OU bien... il y a... l'Orzo. Aucun italien ne vous proposera de "déca" (faut pas délirer non plus, es-tu fou, le café c'est le café, un italien buvant un déca serait un français mangeant un fromage défromagé.)
Mais l'Orzo est un café d'orge. L'orge est une céréale qui, comme la chicorée ou l'épeautre, peut servir de succédané de café. L'Orzo n'a pas un goût de chicorée, il est assez difficile à décrire : on sent un saveur légère, suave, un peu amère mais très douce, et l'ensemble constitue une boisson réconfortante et légère en même temps.
A la suite de mon premier voyage en Italie, j'ai cherché à en trouver en France, parce que le goût m'avait plu, et parce que cela constituait une solution naturelle, équilibrée, facile pour déguster une boisson chaude reconstituante sans boire trop de caféine.
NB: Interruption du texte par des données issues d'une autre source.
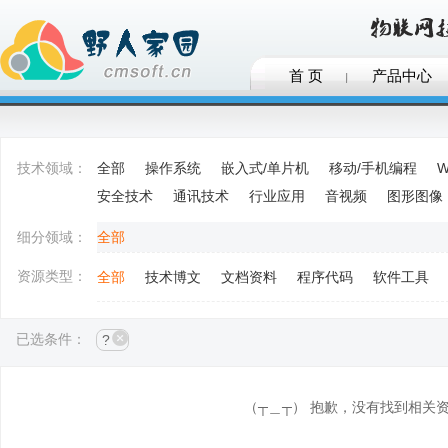
首 页
产品中心
技术领域：
全部
操作系统
嵌入式/单片机
移动/手机编程
W
安全技术
通讯技术
行业应用
音视频
图形图像
细分领域：
全部
资源类型：
全部
技术博文
文档资料
程序代码
软件工具
已选条件：
?
（┬＿┬） 抱歉，没有找到相关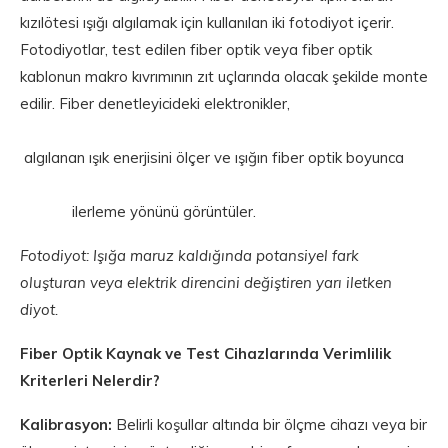
kızılötesi ışığı algılamak için kullanılan iki fotodiyot içerir.
Fotodiyotlar, test edilen fiber optik veya fiber optik
kablonun makro kıvrımının zıt uçlarında olacak şekilde monte
edilir. Fiber denetleyicideki elektronikler,
algılanan ışık enerjisini ölçer ve ışığın fiber optik boyunca
ilerleme yönünü görüntüler.
Fotodiyot: Işığa maruz kaldığında potansiyel fark
oluşturan veya elektrik direncini değiştiren yarı iletken
diyot.
Fiber Optik Kaynak ve Test Cihazlarında Verimlilik
Kriterleri Nelerdir?
Kalibrasyon:
Belirli koşullar altında bir ölçme cihazı veya bir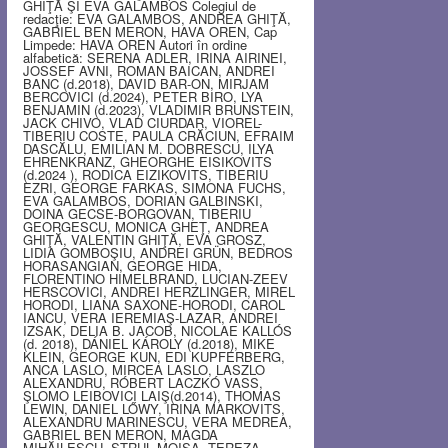
GHIŢĂ ŞI EVA GALAMBOS Colegiul de
redacţie: EVA GALAMBOS, ANDREA GHIŢĂ,
GABRIEL BEN MERON, HAVA OREN, Cap
Limpede: HAVA OREN Autori în ordine
alfabetică: SERENA ADLER, IRINA AIRINEI,
JOSSEF AVNI, ROMAN BAICAN, ANDREI
BANC (d.2018), DAVID BAR-ON, MIRJAM
BERCOVICI (d.2024), PETER BIRO, LYA
BENJAMIN (d.2023), VLADIMIR BRUNSTEIN,
JACK CHIVO, VLAD CIURDAR, VIOREL-
TIBERIU COSTE, PAULA CRĂCIUN, EFRAIM
DASCĂLU, EMILIAN M. DOBRESCU, ILYA
EHRENKRANZ, GHEORGHE EISIKOVITS
(d.2024 ), RODICA EIZIKOVITS, TIBERIU
EZRI, GEORGE FARKAS, SIMONA FUCHS,
EVA GALAMBOS, DORIAN GALBINSKI,
DOINA GECSE-BORGOVAN, TIBERIU
GEORGESCU, MONICA GHEŢ, ANDREA
GHIŢĂ, VALENTIN GHIŢĂ, EVA GROSZ,
LIDIA GOMBOŞIU, ANDREI GRÜN, BEDROS
HORASANGIAN, GEORGE HIDA,
FLORENTINO HIMELBRAND, LUCIAN-ZEEV
HERSCOVICI, ANDREI HERZLINGER, MIREL
HORODI, LIANA SAXONE-HORODI, CAROL
IANCU, VERA IEREMIAŞ-LAZAR, ANDREI
IZSAK, DELIA B. JACOB, NICOLAE KALLÓS
(d. 2018), DÁNIEL KÁROLY (d.2018), MIKE
KLEIN, GEORGE KUN, EDI KUPFERBERG,
ANCA LASLO, MIRCEA LASLO, LASZLO
ALEXANDRU, RÓBERT LACZKÓ VASS,
ŞLOMO LEIBOVICI LAIŞ(d.2014), THOMAS
LEWIN, DANIEL LŐWY, IRINA MARKOVITS,
ALEXANDRU MARINESCU, VERA MEDREA,
GABRIEL BEN MERON, MAGDA
MIHĂILESCU, STRUL MOISA, TEREZA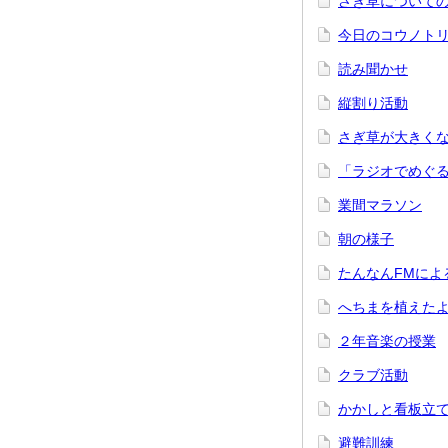
さぎ草について
今日のコウノト
読み聞かせ
縦割り活動
さぎ草が大きく
「ラジオでめぐ
業間マラソン
朝の様子
たんなんFMによ
へちまを植えた
２年音楽の授業
クラブ活動
かかしと看板立
避難訓練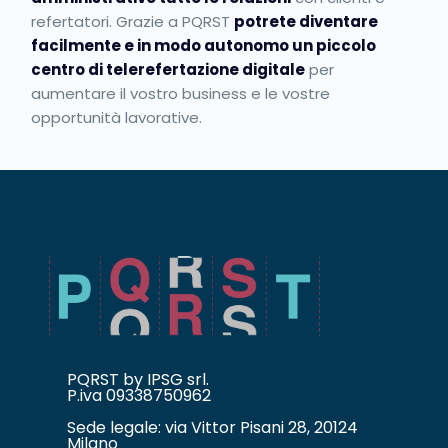
refertatori. Grazie a PQRST
potrete diventare
facilmente e in modo autonomo un piccolo
centro di telerefertazione digitale
per
aumentare il vostro business e le vostre
opportunità lavorative.
PQRST by IPSG srl.
P.iva 09338750962
Sede legale: via Vittor Pisani 28, 20124
Milano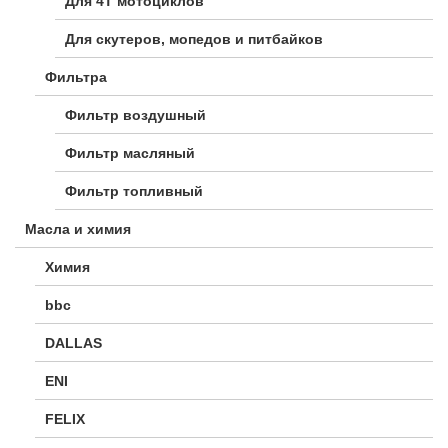
Для 4Т мотоциклов
Для скутеров, мопедов и питбайков
Фильтра
Фильтр воздушный
Фильтр масляный
Фильтр топливный
Масла и химия
Химия
bbc
DALLAS
ENI
FELIX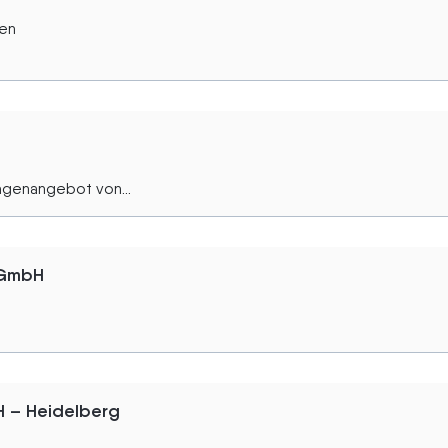
gen
genangebot von...
 GmbH
H – Heidelberg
Sauf que...introuvable. (Esteban, Zia, Tao les cités d'Or(zo) perdues.) Dans les magasins bio, on peut trouver du café d'épeautre, soluble, un peu fade ; de la chicorée, ou, au mieux, d'un mélange de céréales mais jamais d'Orzo pur. Et ce qui est drôle; c'est que personne ne connaît ici cette boisson tellement commune au-delà des alpes!
J'en viens à mon histoire. 


{Mon histoire, en poudre, non-soluble..}

 



 

Elle a pour cadre la jolie ville de Florence

Dorian et moi venions de prendre un drôle de déjeuner dans un café qui n'en était pas vraiment un. Il est tenu par une vieille dame qui fait des petits plats totalement bios, qui vit seule apparemment, et qui propose simplement quelques parts de grands classiques rapides (un cake, un gâteau à la tomate, une tarte au riz...) qu'elle fait elle-même au jour le jour, juste servis dans ses propres assiettes, avec un grand verre de lait entier bio dont elle est très fière et qui fait toute sa réputation. Il n 'y avait personne d'autre que nous dans son curieux magasin qui regroupait trois tables dans quelques mètres carrés, et un comptoir sur lequel il y avait des petits pains aux pommes et des généreuses parts de flan au chocolat.
Pour finir ce curieux repas où nous nous sentions un peu observés et au cours duquel nous nous sommes dit que de telles expériences nous laisseraient des souvenirs, mon amoureux demanda donc un fameux lait entier saupoudré de cannelle (et avec une grosse couche de mousse de lait sur le dessus...) et, pour ma part, je demandai un Orzo, qui figurait griffonné en majuscules sur son ardoise à craie. Elle m'expliqua dans un italien un peu rapide pour mes pauvres notions qu'elle devait repartir dans sa cuisine pour me le préparer. Je m'interrogeai un peu mais attendis ma petite boisson pleine d'une confiance dont je me départis rarement.
Quelques minutes après, revoilà notre petite mamie italienne, le dos vouté dans sa vieille robe, qui m'apporte une grande tasse pleine d'un beau liquide noir fumant. Je le goûte....Il s'agissait du meilleur Orzo qu'il m'ait été donné de déguster, toute zozo que je suis. Vraiment, délicieux, plein de goût, presque fort dans sa douceur : si cet oxymore pouvait avoir un sens, je vous assure qu'il conviendrait parfaitement à ce délice. Ni une, ni deux, intrépide, telle Alexandre à la conquête de l'Orient, j'attrape le regard de notre mamma au vol, et je lui demande, dans mon italien maladroit, comment elle l'a fait, parce qu'il est bon. Quelle ne fut pas ma surprise de la voir s'énerver (et une vieille florentine qui s'énerve, c'est un peu effrayant, je vous le garantis pour tout l'or(zo) du monde), et me questionner dans un italien de plus en plus rapide, me dire "comment ça, comment j'ai fait, hè, (les italiens ont ce tic charmant de dire un hè, bref, fort, venant de la gorge, ce qui me fait beaucoup rire, si tant est que la circonstance me le permît, ce qui n'était pas le cas), "comme on le fait d'habitude, comme l'Orzo se fait, quelle question", et plein d'autres choses que je ne comprenais pas. En tout cas, je sentais qu'elle me prenait pour la dernière des demeurées, qu'elle me le signifiait bien, et qu'elle se disait que c'était bien la première et la dernière fois qu'elle laissait entrer chez elle une touriste imbécile qui lui demandait comment on presse une orange. 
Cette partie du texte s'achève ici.